LLMs are powerful tools for cleaning and enriching data, extracting entities, and generating translations. Thanks to @Sunil_Natraj, there is an excellent AI extension for OpenRefine that enables the use of local and remote LLM models with apps and services like Ollama, llama.cpp,OpenRouter, as well as most other AI services based on the OpenAI API.
In this session, I will demonstrate how to install and set up the extension in OpenRefine. Following the demonstration, I would like to discuss use cases and applications for AI in the context of data wrangling.
This session was cancelled as @Michael_Markert was not available to present. Instead, @Martin did a small demo of how the extension worked, and the group discussed the usage of LLM with OpenRefine. The notes from the shared Etherpad are available here.
Interesting. I missed the demo. I managed to install the extension, but is good documentation on the next step (setting up an LLM provider in OpenRefine) available?

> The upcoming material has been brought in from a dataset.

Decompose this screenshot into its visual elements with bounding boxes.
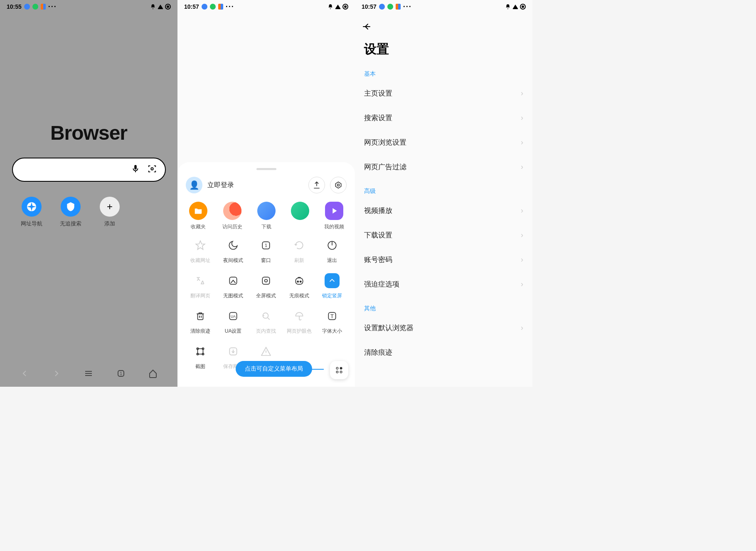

Participants discussed possible uses of the OpenRefine LLM extension and shared ideas on how it could support data wrangling workflows.
Potential use cases
Several categories of use cases were highlighted based on the extension documentation.
Content transformation
summarization
translation
style conversion
format standardization
These could be useful when preparing text datasets or normalizing descriptions across records.
Information extraction
entity recognition
key fact extraction
timeline creation
relationship mapping
Participants noted that LLMs could help extract structured information from unstructured text fields.
Content analysis
sentiment analysis
theme identification
category classification
These approaches may help classify or analyze textual datasets before further cleaning or enrichment.
Multimodality
The possibility of multimodal workflows was also mentioned.
For example, the extension could potentially:
analyze images and return structured descriptions
extract information from images
interpret textual descriptions of images
Participants suggested that combining this with controlled vocabularies or predefined datasets could help constrain outputs and make results easier to integrate into OpenRefine workflows.
Model Context Protocol (MCP)
Another topic raised was the potential relationship between the extension and the Model Context Protocol (MCP).
Supporting MCP could allow OpenRefine to interact with other tools or agents in a larger AI workflow, potentially allowing external systems to guide or orchestrate OpenRefine tasks.